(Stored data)

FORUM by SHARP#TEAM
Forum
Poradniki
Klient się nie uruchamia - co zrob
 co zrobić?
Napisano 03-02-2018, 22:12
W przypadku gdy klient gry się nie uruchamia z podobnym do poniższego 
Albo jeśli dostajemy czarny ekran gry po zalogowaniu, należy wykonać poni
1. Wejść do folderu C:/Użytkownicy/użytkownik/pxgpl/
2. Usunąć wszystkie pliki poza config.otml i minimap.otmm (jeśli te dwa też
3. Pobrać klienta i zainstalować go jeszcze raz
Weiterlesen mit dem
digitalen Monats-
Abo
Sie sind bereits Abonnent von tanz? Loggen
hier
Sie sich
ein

--

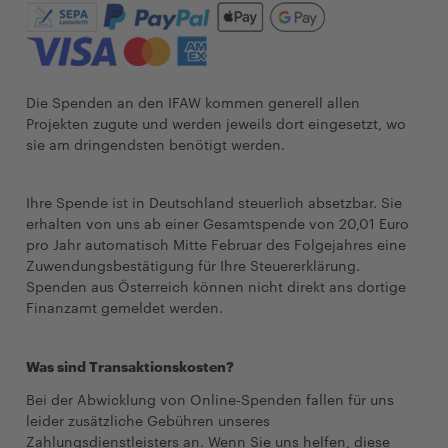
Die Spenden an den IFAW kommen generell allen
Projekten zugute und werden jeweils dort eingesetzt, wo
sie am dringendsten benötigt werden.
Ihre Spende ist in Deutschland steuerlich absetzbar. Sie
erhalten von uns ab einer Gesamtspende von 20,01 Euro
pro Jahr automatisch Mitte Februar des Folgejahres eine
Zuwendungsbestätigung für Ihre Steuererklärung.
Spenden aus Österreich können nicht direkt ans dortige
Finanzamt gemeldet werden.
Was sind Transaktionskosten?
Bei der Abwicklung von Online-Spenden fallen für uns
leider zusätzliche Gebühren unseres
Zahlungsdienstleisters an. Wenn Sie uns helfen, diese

Assignment: From the entries, report each line that includes the word "uruchamia".

Task output:
Klient się nie uruchamia - co zrob
W przypadku gdy klient gry się nie uruchamia z podobnym do poniższego 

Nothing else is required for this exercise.